_Exercise_:
Quote the listing in full, exactly as given, minus any pictures.

Supplied records: Begin

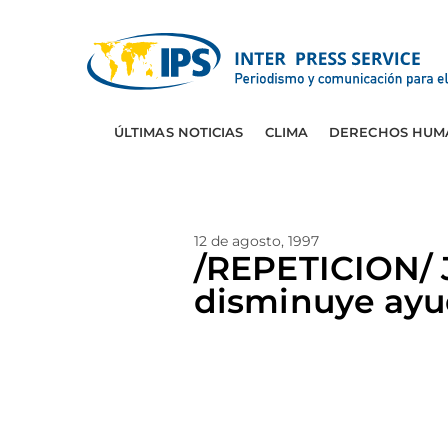
ÚLTIMAS NOTICIAS
CLIMA
DERECHOS HUM
12 de agosto, 1997
/REPETICION/ 
disminuye ayud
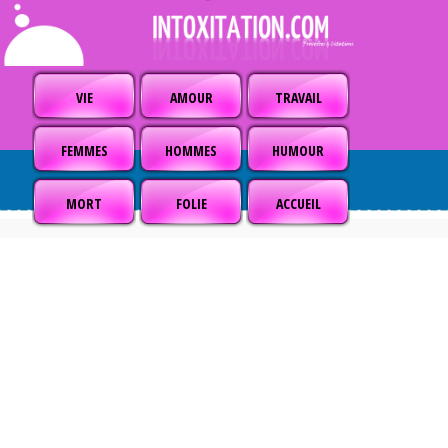
VIE
AMOUR
TRAVAIL
FEMMES
HOMMES
HUMOUR
MORT
FOLIE
ACCUEIL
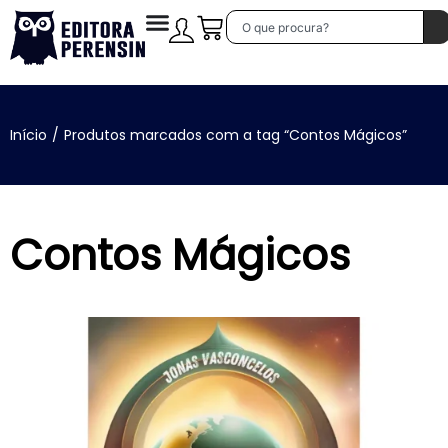
Início
/
Produtos marcados com a tag “Contos Mágicos”
Contos Mágicos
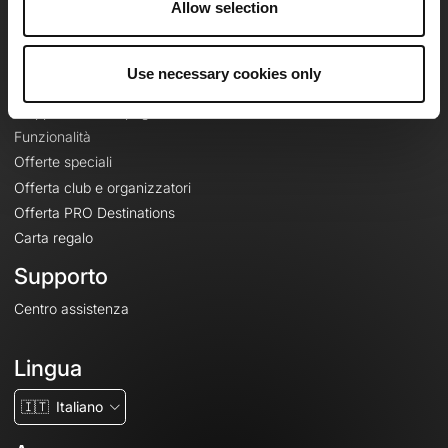
Allow selection
Contatti
Le Mag'
Use necessary cookies only
Offerte
Mappe di base topografiche
Funzionalità
Offerte speciali
Offerta club e organizzatori
Offerta PRO Destinations
Carta regalo
Supporto
Centro assistenza
Lingua
🇮🇹
Italiano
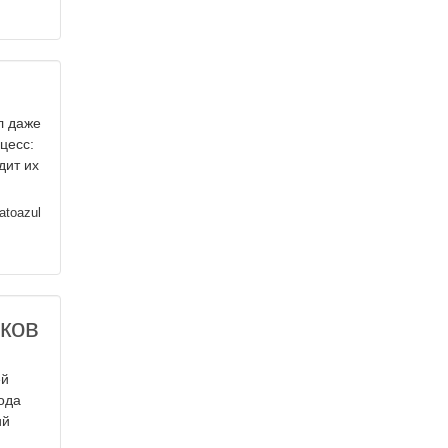
л даже
цесс:
дит их
atoazul
ков
ей
ода
ий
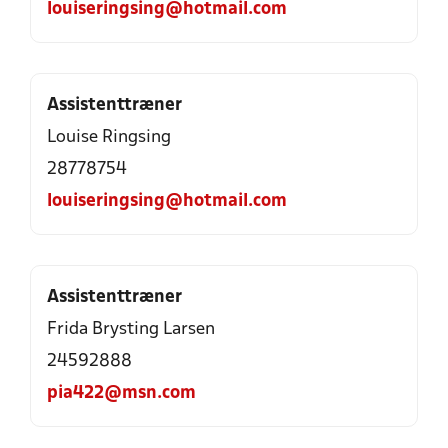
louiseringsing@hotmail.com
Assistenttræner
Louise Ringsing
28778754
louiseringsing@hotmail.com
Assistenttræner
Frida Brysting Larsen
24592888
pia422@msn.com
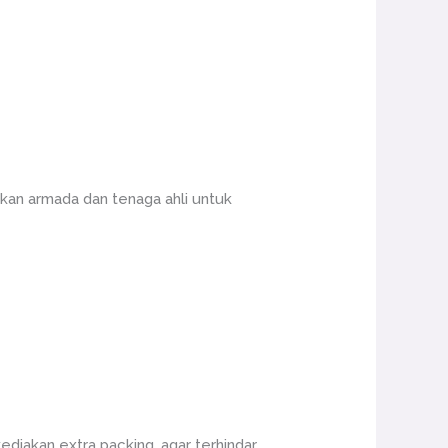
an armada dan tenaga ahli untuk
ediakan extra packing, agar terhindar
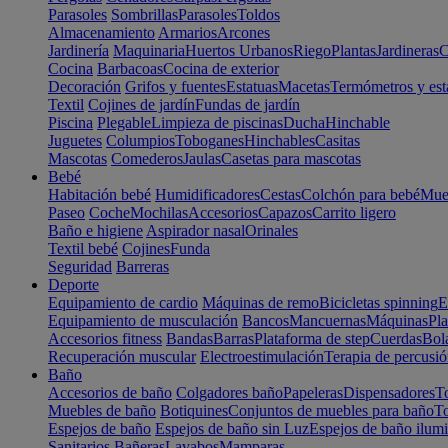
Parasoles
Sombrillas
Parasoles
Toldos
Almacenamiento
Armarios
Arcones
Jardinería
Maquinaria
Huertos Urbanos
Riego
Plantas
Jardineras
C
Cocina
Barbacoas
Cocina de exterior
Decoración
Grifos y fuentes
Estatuas
Macetas
Termómetros y est
Textil
Cojines de jardín
Fundas de jardín
Piscina
Plegable
Limpieza de piscinas
Ducha
Hinchable
Juguetes
Columpios
Toboganes
Hinchables
Casitas
Mascotas
Comederos
Jaulas
Casetas para mascotas
Bebé
Habitación bebé
Humidificadores
Cestas
Colchón para bebé
Mueb
Paseo
Coche
Mochilas
Accesorios
Capazos
Carrito ligero
Baño e higiene
Aspirador nasal
Orinales
Textil bebé
Cojines
Funda
Seguridad
Barreras
Deporte
Equipamiento de cardio
Máquinas de remo
Bicicletas spinning
E
Equipamiento de musculación
Bancos
Mancuernas
Máquinas
Pla
Accesorios fitness
Bandas
Barras
Plataforma de step
Cuerdas
Bola
Recuperación muscular
Electroestimulación
Terapia de percusi
Baño
Accesorios de baño
Colgadores baño
Papeleras
Dispensadores
To
Muebles de baño
Botiquines
Conjuntos de muebles para baño
To
Espejos de baño
Espejos de baño sin Luz
Espejos de baño ilum
Sanitarios
Bañeras
Lavabos
Mamparas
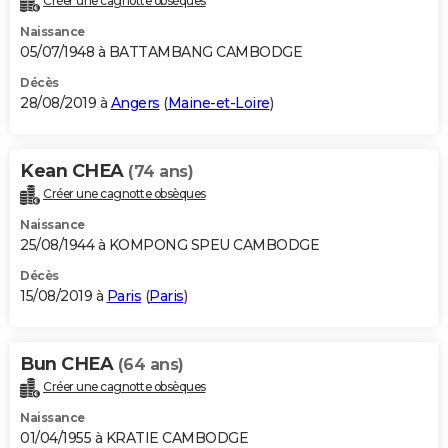
Créer une cagnotte obsèques
Naissance
05/07/1948 à BATTAMBANG CAMBODGE
Décès
28/08/2019 à
Angers
(
Maine-et-Loire
)
Kean CHEA
(74 ans)
Créer une cagnotte obsèques
Naissance
25/08/1944 à KOMPONG SPEU CAMBODGE
Décès
15/08/2019 à
Paris
(
Paris
)
Bun CHEA
(64 ans)
Créer une cagnotte obsèques
Naissance
01/04/1955 à KRATIE CAMBODGE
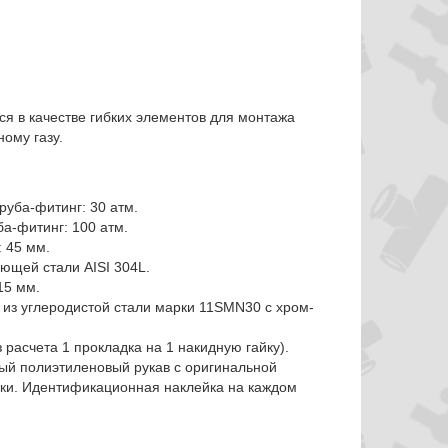
я в качестве гибких элементов для монтажа
ому газу.
уба-фитинг: 30 атм.
а-фитинг: 100 атм.
 45 мм.
ющей стали AISI 304L.
15 мм.
 из углеродистой стали марки 11SMN30 с хром-
 расчета 1 прокладка на 1 накидную гайку).
ый полиэтиленовый рукав с оригинальной
дки. Идентификационная наклейка на каждом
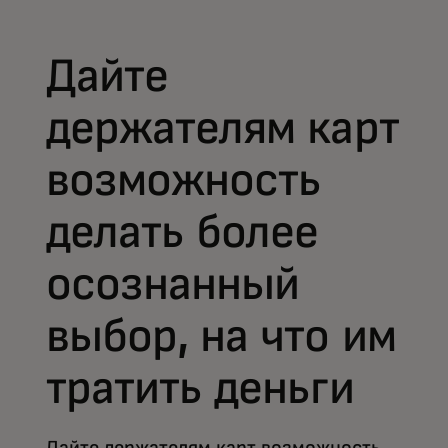
Дайте
держателям карт
возможность
делать более
осознанный
выбор, на что им
тратить деньги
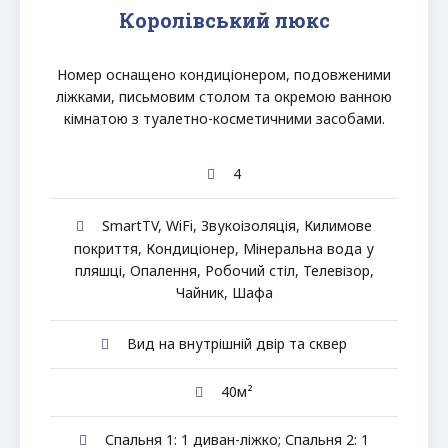
Королівський люкс
Номер оснащено кондиціонером, подовженими
ліжками, письмовим столом та окремою ванною
кімнатою з туалетно-косметичними засобами.
4
SmartTV
,
WiFi
,
Звукоізоляція
,
Килимове
покриття
,
Кондиціонер
,
Мінеральна вода у
пляшці
,
Опалення
,
Робочий стіл
,
Телевізор
,
Чайник
,
Шафа
Вид на внутрішній двір та сквер
40м²
Спальня 1: 1 диван-ліжко; Спальня 2: 1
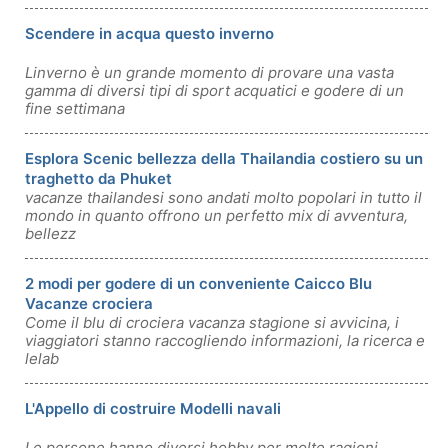
Scendere in acqua questo inverno
Linverno è un grande momento di provare una vasta
gamma di diversi tipi di sport acquatici e godere di un
fine settimana
Esplora Scenic bellezza della Thailandia costiero su un
traghetto da Phuket
vacanze thailandesi sono andati molto popolari in tutto il
mondo in quanto offrono un perfetto mix di avventura,
bellezz
2 modi per godere di un conveniente Caicco Blu
Vacanze crociera
Come il blu di crociera vacanza stagione si avvicina, i
viaggiatori stanno raccogliendo informazioni, la ricerca e
lelab
L'Appello di costruire Modelli navali
Le persone hanno diversi hobby per molte ragioni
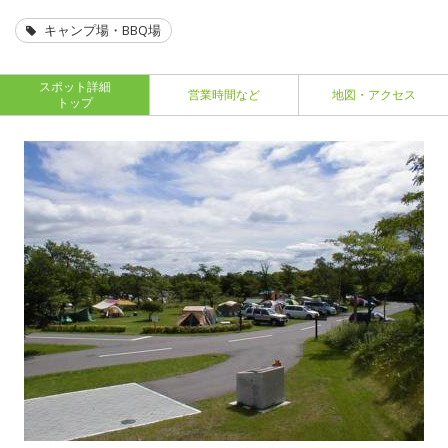
キャンプ場・BBQ場
スポット詳細
営業時間など
地図・アクセス
トップ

Supplied records: End

_Written response_:
ÚLTIMAS NOTICIAS
CLIMA
DERECHOS HUM
12 de agosto, 1997
/REPETICION/ 
disminuye ayud
VIE
AMOUR
TRAVAIL
FEMMES
HOMMES
HUMOUR
MORT
FOLIE
ACCUEIL
Início
/
Produtos marcados com a tag “Contos Mágicos”
Contos Mágicos
Allow selection
Contatti
Le Mag'
Use necessary cookies only
Offerte
Mappe di base topografiche
Funzionalità
Offerte speciali
Offerta club e organizzatori
Offerta PRO Destinations
Carta regalo
Supporto
Centro assistenza
Lingua
🇮🇹
Italiano
л даже
цесс:
дит их
atoazul
ков
ей
ода
ий
louiseringsing@hotmail.com
Assistenttræner
Louise Ringsing
28778754
louiseringsing@hotmail.com
Assistenttræner
Frida Brysting Larsen
24592888
pia422@msn.com
an armada dan tenaga ahli untuk
ediakan extra packing, agar terhindar
Parasoles
Sombrillas
Parasoles
Toldos
Almacenamiento
Armarios
Arcones
Jardinería
Maquinaria
Huertos Urbanos
Riego
Plantas
Jardineras
C
Cocina
Barbacoas
Cocina de exterior
Decoración
Grifos y fuentes
Estatuas
Macetas
Termómetros y est
Textil
Cojines de jardín
Fundas de jardín
Piscina
Plegable
Limpieza de piscinas
Ducha
Hinchable
Juguetes
Columpios
Toboganes
Hinchables
Casitas
Mascotas
Comederos
Jaulas
Casetas para mascotas
Bebé
Habitación bebé
Humidificadores
Cestas
Colchón para bebé
Mueb
Paseo
Coche
Mochilas
Accesorios
Capazos
Carrito ligero
Baño e higiene
Aspirador nasal
Orinales
Textil bebé
Cojines
Funda
Seguridad
Barreras
Deporte
Equipamiento de cardio
Máquinas de remo
Bicicletas spinning
E
Equipamiento de musculación
Bancos
Mancuernas
Máquinas
Pla
Accesorios fitness
Bandas
Barras
Plataforma de step
Cuerdas
Bola
Recuperación muscular
Electroestimulación
Terapia de percusi
Baño
Accesorios de baño
Colgadores baño
Papeleras
Dispensadores
To
Muebles de baño
Botiquines
Conjuntos de muebles para baño
To
Espejos de baño
Espejos de baño sin Luz
Espejos de baño ilum
Sanitarios
Bañeras
Lavabos
Mamparas
Créer une cagnotte obsèques
Naissance
05/07/1948 à BATTAMBANG CAMBODGE
Décès
28/08/2019 à
Angers
(
Maine-et-Loire
)
Kean CHEA
(74 ans)
Créer une cagnotte obsèques
Naissance
25/08/1944 à KOMPONG SPEU CAMBODGE
Décès
15/08/2019 à
Paris
(
Paris
)
Bun CHEA
(64 ans)
Créer une cagnotte obsèques
Naissance
01/04/1955 à KRATIE CAMBODGE
я в качестве гибких элементов для монтажа
ому газу.
уба-фитинг: 30 атм.
а-фитинг: 100 атм.
 45 мм.
ющей стали AISI 304L.
15 мм.
 из углеродистой стали марки 11SMN30 с хром-
 расчета 1 прокладка на 1 накидную гайку).
ый полиэтиленовый рукав с оригинальной
дки. Идентификационная наклейка на каждом
Дайте
держателям карт
возможность
делать более
осознанный
выбор, на что им
тратить деньги
Королівський люкс
Номер оснащено кондиціонером, подовженими
ліжками, письмовим столом та окремою ванною
кімнатою з туалетно-косметичними засобами.
4
SmartTV
,
WiFi
,
Звукоізоляція
,
Килимове
покриття
,
Кондиціонер
,
Мінеральна вода у
пляшці
,
Опалення
,
Робочий стіл
,
Телевізор
,
Чайник
,
Шафа
Вид на внутрішній двір та сквер
40м²
Спальня 1: 1 диван-ліжко; Спальня 2: 1
Scendere in acqua questo inverno
Linverno è un grande momento di provare una vasta
gamma di diversi tipi di sport acquatici e godere di un
fine settimana
Esplora Scenic bellezza della Thailandia costiero su un
traghetto da Phuket
vacanze thailandesi sono andati molto popolari in tutto il
mondo in quanto offrono un perfetto mix di avventura,
bellezz
2 modi per godere di un conveniente Caicco Blu
Vacanze crociera
Come il blu di crociera vacanza stagione si avvicina, i
viaggiatori stanno raccogliendo informazioni, la ricerca e
lelab
L'Appello di costruire Modelli navali
Le persone hanno diversi hobby per molte ragioni
キャンプ場・BBQ場
スポット詳細
営業時間など
地図・アクセス
トップ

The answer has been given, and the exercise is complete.